# I think youve had enough son &#128522;



## shivas irons (Oct 6, 2016)

Spare a thought for this fella Vaughan McCall an amateur propping up the leaderboard at the Fiji International who was +32 after 17 holes until somebody must have told him "enough son".Not a massive score for an amateur but when you bear in mind this was an Australasian tour sanctioned event with the likes of Brandt Snedeker,VJ Singh,Boo Weekly,Heath Slocum and other PGA tour regulars in the field,what was he doing there.........
http://www.golfchannel.com/tours/australasian-tour/2016/fiji-international/
Click on his name for his scorecard,not pretty &#128547;.


----------



## PieMan (Oct 6, 2016)

Out in 55 - ouch! To be fair, he did birdie the 8th!!!


----------



## HomerJSimpson (Oct 6, 2016)

Poor sod. That'll take some getting over


----------



## USER1999 (Oct 6, 2016)

I love that they double box the double bogeys,  but the 12 on the par 5 goes under the radar.


----------



## Capella (Oct 7, 2016)

I still think it is odd to withdraw after 17 holes and that, unless an injury occurred, he should have finished the round at least. Poor guy, though. I hope he manages to file that under "funny incidents in my golf career" and move on.


----------



## Hosel Fade (Oct 7, 2016)

If you search him on the amateur rankings he is listed a a pro and has 0 points on the pro rankings.

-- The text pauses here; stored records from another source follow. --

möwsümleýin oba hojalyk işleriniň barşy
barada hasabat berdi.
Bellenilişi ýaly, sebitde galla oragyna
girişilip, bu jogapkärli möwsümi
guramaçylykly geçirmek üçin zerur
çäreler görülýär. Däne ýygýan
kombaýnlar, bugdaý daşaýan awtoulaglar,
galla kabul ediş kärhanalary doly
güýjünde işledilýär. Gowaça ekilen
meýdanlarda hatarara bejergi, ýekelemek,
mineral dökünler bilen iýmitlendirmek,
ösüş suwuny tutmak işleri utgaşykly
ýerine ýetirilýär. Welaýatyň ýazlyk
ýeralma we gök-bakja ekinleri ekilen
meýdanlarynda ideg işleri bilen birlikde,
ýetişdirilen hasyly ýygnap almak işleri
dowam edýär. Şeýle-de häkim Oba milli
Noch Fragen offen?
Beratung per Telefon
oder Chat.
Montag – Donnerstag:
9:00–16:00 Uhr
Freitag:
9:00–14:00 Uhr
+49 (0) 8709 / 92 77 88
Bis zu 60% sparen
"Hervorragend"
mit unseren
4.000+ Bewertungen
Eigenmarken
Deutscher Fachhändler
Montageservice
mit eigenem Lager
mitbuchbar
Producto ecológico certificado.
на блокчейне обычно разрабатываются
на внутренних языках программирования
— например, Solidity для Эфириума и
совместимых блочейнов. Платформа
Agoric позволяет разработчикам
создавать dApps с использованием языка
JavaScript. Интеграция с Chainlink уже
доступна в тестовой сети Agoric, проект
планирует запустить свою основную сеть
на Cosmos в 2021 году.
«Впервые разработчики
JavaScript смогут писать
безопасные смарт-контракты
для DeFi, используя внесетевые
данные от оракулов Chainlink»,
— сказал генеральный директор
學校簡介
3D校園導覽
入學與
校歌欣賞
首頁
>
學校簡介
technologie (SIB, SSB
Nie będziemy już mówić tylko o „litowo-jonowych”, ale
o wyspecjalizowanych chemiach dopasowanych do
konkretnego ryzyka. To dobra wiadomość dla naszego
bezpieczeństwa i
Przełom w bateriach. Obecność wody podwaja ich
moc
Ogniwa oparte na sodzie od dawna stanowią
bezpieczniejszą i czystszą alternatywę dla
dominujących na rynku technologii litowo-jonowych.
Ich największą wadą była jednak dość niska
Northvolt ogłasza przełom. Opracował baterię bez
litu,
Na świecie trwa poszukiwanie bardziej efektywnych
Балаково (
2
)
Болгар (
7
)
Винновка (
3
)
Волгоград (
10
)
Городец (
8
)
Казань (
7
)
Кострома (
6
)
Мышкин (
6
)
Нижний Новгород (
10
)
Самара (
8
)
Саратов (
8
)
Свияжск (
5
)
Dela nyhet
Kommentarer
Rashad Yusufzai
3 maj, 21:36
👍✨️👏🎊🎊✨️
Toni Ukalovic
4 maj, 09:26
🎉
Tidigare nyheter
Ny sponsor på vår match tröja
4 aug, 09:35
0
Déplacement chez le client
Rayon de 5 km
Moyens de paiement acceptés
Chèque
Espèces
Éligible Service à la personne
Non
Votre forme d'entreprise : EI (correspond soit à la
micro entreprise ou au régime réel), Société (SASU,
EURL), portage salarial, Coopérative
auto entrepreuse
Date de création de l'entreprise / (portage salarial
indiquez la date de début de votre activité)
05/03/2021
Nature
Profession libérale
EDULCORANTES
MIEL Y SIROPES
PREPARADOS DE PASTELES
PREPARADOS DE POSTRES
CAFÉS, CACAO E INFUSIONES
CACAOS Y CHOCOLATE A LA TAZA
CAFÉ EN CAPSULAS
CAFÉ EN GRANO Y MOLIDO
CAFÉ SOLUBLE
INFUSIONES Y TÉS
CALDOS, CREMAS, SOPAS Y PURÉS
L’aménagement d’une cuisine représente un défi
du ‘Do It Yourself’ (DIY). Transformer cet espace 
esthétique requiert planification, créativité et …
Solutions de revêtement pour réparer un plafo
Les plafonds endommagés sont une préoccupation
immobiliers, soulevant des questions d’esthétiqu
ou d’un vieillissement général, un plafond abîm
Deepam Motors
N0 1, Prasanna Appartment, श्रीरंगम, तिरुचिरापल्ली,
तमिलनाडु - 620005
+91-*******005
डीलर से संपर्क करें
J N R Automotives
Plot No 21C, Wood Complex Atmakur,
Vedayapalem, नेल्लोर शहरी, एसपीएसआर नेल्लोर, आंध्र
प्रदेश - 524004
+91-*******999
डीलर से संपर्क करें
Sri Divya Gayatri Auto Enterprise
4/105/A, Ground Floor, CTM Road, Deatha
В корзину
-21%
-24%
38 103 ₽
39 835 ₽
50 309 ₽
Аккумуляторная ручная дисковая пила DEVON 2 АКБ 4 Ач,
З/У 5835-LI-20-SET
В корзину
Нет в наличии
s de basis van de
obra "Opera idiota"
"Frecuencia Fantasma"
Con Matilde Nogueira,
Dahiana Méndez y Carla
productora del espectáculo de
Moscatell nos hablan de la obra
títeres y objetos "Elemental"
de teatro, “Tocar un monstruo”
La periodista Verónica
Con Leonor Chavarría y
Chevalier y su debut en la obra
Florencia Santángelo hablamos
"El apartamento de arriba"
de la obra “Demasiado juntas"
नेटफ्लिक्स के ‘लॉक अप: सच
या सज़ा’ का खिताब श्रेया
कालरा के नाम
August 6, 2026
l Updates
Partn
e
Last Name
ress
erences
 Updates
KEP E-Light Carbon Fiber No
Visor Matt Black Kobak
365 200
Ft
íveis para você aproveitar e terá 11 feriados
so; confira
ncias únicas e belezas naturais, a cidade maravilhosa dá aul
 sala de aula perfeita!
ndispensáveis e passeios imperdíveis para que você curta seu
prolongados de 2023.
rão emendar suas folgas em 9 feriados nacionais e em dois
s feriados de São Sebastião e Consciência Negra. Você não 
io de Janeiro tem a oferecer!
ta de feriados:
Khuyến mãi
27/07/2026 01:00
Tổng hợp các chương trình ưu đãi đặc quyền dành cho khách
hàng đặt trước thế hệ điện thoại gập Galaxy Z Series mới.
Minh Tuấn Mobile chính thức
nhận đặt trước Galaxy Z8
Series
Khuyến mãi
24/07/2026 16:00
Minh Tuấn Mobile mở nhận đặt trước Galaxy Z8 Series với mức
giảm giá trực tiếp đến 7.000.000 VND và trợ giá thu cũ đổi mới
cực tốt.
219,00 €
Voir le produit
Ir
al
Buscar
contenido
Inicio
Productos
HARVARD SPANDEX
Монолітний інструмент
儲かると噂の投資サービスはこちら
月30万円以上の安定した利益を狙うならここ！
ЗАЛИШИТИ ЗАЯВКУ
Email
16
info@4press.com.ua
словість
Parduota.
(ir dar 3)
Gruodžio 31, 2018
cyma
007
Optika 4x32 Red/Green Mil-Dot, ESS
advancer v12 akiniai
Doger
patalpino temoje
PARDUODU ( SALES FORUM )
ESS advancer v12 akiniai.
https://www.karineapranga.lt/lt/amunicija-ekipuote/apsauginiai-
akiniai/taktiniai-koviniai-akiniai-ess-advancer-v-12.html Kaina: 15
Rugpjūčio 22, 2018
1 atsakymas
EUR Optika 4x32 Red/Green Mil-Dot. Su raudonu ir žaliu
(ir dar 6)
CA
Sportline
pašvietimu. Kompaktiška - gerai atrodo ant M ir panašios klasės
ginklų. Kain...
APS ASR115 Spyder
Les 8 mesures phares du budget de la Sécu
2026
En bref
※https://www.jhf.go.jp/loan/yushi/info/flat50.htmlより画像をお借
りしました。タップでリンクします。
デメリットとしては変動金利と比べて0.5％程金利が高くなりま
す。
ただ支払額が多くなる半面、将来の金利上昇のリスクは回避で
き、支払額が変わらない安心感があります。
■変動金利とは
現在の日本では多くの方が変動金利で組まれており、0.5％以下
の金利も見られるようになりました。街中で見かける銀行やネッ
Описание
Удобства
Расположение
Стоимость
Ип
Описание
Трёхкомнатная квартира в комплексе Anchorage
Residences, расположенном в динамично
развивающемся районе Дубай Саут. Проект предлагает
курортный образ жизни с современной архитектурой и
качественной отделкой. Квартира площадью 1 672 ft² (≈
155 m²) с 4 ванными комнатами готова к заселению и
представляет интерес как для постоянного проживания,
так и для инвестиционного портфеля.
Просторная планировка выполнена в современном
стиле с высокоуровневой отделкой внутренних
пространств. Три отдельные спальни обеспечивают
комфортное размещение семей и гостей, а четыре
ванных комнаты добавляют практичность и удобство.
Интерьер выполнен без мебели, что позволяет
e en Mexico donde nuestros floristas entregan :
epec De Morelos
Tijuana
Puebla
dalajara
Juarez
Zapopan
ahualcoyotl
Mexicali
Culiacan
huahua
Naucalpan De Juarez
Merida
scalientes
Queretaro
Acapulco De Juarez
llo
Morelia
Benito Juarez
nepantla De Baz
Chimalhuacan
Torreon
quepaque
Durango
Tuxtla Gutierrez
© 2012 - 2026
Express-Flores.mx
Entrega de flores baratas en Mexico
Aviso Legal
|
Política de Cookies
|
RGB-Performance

In via finishing 6-20 of their q school so he should not be all that awful in theory, not like they gave an invite to a random chopper


----------



## Fyldewhite (Oct 7, 2016)

I reckon he NR'd on the last so he wouldn't have to post the total!


----------



## davidy233 (Oct 7, 2016)

Former New Zealand amateur champion - turned pro at start of the year - and shot 97 at the New Zealand open


----------



## PieMan (Oct 7, 2016)

Look forward to him coming along to a Forum meet in the near future then!!!


----------



## Khamelion (Oct 7, 2016)

I thought his card looked I bit like my Saturday comp returns, but then I spotted the 12, the 10 and three 8's, I'm crap, but hell even with my butchered swing and mahoosive slice I could still do better than that.


----------



## shivas irons (Oct 7, 2016)

davidy233 said:



			Former New Zealand amateur champion - turned pro at start of the year - and shot 97 at the New Zealand open
		
Click to expand...

All a bit strange this,the fella would have some game if he was the New Zealand amateur champion,after turning pro shoots a 97 in their open and would have shot at least a 103 (with one hole missing) at the Fiji International


----------